Running the Vicuna-33B/13B/7B Chatbot with FastChat

Introduction

The Vicuna chatbot is an open-source conversational AI model trained using fine-tuning LLaMA on user-shared conversations collected from ShareGPT. It has demonstrated remarkable performance, surpassing other models such as OpenAI ChatGPT, Google Bard, LLaMA, and Stanford Alpaca in more than 90% of cases. This case study will guide you through initializing the environment and running the Vicuna chatbot using the FastChat inference framework.

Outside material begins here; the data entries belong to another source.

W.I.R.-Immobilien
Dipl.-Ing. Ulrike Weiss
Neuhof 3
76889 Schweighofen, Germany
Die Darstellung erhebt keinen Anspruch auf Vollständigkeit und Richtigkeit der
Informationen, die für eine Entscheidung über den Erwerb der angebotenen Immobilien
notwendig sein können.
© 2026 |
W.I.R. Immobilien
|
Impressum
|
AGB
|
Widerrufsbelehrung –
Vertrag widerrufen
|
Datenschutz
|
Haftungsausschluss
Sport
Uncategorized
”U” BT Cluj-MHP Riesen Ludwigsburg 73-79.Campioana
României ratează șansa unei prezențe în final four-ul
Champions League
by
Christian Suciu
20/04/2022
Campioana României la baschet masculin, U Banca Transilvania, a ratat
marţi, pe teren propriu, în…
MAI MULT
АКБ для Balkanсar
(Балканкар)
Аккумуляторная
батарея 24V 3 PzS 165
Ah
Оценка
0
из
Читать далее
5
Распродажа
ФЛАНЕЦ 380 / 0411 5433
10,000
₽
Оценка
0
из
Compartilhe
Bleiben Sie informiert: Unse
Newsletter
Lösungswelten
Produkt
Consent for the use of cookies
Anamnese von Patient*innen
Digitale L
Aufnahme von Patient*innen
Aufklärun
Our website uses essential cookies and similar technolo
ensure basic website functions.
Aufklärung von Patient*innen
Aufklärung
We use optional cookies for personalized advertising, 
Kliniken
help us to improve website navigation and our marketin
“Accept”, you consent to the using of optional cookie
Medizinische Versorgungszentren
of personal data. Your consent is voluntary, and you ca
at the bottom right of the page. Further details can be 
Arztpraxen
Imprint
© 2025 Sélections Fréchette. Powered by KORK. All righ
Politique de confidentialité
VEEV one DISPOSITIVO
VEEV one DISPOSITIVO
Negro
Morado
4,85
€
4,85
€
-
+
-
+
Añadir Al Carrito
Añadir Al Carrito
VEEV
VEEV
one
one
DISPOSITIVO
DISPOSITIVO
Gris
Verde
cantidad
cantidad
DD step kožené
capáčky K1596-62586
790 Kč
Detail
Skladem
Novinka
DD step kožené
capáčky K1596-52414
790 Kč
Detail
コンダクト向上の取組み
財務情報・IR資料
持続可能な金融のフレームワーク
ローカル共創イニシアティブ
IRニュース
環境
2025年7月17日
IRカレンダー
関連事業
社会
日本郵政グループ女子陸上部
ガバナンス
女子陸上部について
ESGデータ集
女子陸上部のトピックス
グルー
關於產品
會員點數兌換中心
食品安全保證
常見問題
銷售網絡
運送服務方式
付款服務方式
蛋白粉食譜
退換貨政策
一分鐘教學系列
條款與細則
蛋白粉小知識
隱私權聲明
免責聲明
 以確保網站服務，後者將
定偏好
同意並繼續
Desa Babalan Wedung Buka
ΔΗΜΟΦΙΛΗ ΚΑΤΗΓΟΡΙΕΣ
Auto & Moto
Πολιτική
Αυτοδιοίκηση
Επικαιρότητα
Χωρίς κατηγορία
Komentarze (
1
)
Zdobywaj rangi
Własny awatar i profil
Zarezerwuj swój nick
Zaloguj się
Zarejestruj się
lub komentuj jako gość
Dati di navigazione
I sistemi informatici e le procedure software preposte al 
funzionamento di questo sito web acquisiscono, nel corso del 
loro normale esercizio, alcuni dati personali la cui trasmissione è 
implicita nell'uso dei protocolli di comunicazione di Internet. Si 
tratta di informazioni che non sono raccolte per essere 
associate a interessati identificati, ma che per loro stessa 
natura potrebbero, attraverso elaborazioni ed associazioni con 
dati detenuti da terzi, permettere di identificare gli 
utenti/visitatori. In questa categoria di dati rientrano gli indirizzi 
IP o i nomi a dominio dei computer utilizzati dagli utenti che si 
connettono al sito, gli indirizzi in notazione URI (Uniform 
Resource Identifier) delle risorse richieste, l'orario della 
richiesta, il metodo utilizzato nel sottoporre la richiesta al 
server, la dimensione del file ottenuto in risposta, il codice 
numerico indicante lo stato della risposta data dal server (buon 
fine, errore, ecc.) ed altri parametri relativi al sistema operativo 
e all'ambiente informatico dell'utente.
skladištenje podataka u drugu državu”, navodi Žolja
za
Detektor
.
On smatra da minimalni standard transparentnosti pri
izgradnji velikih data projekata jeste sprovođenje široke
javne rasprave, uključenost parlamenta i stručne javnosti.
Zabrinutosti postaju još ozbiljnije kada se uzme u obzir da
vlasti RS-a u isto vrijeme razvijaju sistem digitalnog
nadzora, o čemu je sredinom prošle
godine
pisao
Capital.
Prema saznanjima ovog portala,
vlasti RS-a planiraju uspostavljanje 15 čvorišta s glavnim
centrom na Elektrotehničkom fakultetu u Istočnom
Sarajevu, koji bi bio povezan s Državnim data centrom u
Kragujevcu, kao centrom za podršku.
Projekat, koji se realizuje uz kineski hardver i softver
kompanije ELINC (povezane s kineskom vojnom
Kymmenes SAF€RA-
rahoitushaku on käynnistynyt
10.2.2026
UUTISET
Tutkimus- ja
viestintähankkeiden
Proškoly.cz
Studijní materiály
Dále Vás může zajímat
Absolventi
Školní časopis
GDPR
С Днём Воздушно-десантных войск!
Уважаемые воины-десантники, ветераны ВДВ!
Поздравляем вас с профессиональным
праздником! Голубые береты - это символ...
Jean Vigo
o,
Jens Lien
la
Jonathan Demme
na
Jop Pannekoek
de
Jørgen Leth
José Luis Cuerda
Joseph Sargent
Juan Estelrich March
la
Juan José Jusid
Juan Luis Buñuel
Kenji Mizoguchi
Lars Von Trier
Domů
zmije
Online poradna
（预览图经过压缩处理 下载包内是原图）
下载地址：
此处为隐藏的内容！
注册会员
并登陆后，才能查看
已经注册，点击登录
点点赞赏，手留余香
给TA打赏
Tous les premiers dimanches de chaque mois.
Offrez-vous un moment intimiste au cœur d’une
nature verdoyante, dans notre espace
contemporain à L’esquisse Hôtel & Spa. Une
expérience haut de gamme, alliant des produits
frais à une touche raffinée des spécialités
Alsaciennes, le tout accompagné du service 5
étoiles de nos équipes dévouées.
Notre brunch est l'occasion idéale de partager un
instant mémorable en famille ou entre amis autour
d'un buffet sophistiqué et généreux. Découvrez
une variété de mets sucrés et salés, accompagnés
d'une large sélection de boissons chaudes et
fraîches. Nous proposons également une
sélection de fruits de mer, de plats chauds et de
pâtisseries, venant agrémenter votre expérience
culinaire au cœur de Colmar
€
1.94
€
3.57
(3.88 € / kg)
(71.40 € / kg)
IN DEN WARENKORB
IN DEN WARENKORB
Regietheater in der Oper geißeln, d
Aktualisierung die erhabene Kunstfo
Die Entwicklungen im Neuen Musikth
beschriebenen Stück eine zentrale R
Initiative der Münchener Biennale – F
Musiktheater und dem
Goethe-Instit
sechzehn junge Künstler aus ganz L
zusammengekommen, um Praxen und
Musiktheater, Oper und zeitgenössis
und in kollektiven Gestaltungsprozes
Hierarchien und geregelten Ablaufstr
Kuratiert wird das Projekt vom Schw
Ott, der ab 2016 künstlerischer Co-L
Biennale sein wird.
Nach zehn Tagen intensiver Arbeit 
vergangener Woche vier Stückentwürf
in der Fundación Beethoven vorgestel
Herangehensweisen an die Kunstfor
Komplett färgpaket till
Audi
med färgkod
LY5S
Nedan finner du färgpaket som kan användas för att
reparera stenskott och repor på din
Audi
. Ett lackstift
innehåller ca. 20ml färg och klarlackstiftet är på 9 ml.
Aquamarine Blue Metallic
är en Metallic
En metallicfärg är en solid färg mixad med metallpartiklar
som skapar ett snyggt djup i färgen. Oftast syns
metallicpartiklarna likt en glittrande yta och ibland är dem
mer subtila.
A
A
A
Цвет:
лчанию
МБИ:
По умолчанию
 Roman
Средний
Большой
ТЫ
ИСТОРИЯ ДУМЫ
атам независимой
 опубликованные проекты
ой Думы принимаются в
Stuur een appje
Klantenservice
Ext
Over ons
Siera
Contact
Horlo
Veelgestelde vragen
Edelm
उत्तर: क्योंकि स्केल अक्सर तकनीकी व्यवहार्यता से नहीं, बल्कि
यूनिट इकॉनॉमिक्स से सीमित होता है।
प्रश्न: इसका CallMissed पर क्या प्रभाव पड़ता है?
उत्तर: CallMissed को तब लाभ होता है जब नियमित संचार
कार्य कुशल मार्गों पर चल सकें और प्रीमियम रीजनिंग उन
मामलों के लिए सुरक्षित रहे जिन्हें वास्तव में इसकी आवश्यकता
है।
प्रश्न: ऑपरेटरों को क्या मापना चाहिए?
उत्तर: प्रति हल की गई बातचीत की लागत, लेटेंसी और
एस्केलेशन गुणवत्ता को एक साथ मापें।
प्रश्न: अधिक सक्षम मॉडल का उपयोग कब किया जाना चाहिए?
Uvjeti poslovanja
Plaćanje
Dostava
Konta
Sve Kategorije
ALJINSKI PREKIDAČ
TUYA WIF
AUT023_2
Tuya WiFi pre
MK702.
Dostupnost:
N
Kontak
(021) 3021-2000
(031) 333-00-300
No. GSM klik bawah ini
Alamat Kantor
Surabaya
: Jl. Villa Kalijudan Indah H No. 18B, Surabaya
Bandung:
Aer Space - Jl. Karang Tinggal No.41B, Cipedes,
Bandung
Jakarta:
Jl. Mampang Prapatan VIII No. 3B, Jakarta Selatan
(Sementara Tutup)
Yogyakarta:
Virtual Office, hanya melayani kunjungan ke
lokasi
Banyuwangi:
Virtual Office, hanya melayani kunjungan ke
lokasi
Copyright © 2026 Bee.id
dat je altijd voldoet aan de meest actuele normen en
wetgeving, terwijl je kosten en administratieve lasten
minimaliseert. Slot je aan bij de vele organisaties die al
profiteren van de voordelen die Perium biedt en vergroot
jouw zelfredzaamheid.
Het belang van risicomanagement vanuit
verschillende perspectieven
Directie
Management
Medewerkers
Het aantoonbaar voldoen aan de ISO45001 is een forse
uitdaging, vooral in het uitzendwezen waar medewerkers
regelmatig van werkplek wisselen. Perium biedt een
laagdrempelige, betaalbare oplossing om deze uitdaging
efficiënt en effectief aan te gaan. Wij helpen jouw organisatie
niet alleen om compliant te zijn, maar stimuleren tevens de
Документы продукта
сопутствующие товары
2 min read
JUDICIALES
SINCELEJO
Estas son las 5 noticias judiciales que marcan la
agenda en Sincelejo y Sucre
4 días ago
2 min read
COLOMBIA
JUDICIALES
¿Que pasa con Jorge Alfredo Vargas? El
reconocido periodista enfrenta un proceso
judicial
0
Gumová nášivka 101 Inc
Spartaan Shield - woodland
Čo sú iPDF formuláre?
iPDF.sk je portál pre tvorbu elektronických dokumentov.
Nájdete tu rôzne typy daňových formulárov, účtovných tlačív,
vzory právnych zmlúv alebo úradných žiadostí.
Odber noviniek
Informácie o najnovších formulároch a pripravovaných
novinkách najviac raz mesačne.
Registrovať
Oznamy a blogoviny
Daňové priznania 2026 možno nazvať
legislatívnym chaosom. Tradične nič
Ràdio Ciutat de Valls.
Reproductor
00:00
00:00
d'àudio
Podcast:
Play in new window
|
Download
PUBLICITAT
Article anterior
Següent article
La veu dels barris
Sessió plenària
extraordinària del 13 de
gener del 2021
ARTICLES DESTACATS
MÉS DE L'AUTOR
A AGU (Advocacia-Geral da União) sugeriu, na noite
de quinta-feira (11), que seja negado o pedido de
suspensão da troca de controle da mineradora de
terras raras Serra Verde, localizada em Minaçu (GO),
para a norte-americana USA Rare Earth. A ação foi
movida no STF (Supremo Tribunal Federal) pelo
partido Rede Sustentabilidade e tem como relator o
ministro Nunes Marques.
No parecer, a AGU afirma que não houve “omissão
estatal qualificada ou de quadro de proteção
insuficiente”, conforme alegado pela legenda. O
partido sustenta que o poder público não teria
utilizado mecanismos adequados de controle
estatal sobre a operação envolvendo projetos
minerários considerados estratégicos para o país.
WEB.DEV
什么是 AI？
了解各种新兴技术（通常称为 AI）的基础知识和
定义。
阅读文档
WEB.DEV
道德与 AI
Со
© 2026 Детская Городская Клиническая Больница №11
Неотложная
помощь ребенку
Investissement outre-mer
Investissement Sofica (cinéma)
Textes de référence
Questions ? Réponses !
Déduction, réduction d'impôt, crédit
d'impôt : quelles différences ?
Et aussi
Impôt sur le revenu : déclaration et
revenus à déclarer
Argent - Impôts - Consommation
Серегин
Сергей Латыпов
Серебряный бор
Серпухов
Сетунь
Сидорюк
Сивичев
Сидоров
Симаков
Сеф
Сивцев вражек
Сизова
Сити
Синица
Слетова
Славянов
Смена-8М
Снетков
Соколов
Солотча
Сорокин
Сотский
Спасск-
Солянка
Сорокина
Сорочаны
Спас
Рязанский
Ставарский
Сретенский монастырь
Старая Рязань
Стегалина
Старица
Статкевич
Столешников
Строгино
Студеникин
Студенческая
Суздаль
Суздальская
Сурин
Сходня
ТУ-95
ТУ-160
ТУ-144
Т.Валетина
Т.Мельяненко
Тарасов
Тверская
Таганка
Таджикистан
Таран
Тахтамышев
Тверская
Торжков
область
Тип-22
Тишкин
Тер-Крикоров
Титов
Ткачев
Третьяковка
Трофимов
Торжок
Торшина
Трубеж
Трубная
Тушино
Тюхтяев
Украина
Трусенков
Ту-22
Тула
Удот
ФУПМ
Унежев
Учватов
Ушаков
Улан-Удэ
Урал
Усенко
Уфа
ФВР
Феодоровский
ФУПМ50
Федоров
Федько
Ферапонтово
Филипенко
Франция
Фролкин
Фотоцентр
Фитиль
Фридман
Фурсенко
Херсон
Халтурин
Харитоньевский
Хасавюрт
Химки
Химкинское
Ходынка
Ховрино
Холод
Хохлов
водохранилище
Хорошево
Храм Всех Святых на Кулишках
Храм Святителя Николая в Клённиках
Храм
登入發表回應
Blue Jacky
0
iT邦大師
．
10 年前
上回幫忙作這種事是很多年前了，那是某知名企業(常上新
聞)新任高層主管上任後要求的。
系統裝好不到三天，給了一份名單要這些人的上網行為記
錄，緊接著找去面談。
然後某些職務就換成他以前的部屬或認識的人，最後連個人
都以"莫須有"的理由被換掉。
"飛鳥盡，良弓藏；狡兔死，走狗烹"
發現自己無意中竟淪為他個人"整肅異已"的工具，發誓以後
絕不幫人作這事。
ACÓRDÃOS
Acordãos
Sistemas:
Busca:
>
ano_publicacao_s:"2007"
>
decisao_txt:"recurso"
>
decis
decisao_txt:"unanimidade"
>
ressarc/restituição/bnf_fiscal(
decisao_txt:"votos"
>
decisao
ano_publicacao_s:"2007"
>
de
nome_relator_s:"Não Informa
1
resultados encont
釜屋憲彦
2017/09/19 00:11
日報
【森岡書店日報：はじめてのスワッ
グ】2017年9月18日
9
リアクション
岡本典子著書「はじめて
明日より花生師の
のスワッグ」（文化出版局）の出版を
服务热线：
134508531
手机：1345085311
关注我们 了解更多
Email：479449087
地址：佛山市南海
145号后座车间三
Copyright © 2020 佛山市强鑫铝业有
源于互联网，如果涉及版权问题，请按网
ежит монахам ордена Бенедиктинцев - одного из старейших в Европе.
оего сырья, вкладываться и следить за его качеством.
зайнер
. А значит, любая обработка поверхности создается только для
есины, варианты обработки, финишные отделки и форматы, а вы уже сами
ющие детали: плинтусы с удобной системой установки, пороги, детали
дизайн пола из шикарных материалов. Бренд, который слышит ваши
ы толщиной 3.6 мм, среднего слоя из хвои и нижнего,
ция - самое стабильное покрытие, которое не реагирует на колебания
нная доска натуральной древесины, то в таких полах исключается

Model and Software References:

Installation and Setup

# Create conda environment
# conda create -n [env_name]
conda create -n chatbotDemo
# source activate [env_name]
source activate chatbotDemo

# Install required packages
conda install pip
pip3 install fschat

Loading up the environment

You may activate the prepared environment at any time by running the following:

# source activate [env_name]
source activate chatbotDemo
Launch a chatbot with one GPU

To run the Vicuna chatbot using a GPU, execute the following command:

# request 4 core, 50 GB RAM, 3g.40gb GPU resource with interactive shell
srun -p gpu --gpus 3g.40gb:1 -c 4 --mem 50000 --pty bash

source activate chatbotDemo
python3 -m fastchat.serve.cli --model-path /pfss/toolkit/vicuna-13b --style rich
python3 -m fastchat.serve.cli --model-path /pfss/toolkit/vicuna-13b-v1.3 --style rich

# a smaller version Vicuna-7B is also provided
python3 -m fastchat.serve.cli --model-path /pfss/toolkit/vicuna-7b --style rich

# vicuna 33b model requires more resources
# request 16 core, 100 GB RAM, a100 GPU resource with interactive shell
srun -p gpu --gpus a100:1 -c 16 --mem 100000 --pty bash
python3 -m fastchat.serve.cli --model-path /pfss/toolkit/vicuna-33b-v1.3 --style rich

Screenshot from 2023-05-23 17-40-57.png

Launch with CPU

If you prefer to run the chatbot on a CPU (requires around 60GB of CPU memory), follow these steps:

# request 4 core, 70 GB resource with interactive shell
srun -p batch -c 4 --mem 70000 --pty bash

source activate chatbotDemo
python3 -m fastchat.serve.cli --model-path /pfss/toolkit/vicuna-13b --style rich

Screenshot from 2023-05-23 18-21-11.png

Conclusion

Following these steps, you can successfully set up and run the Vicuna-13B chatbot using the FastChat inference framework. Feel free to explore fine-tuning the model and evaluating the chatbot using the resources available on the Vicuna-13B website.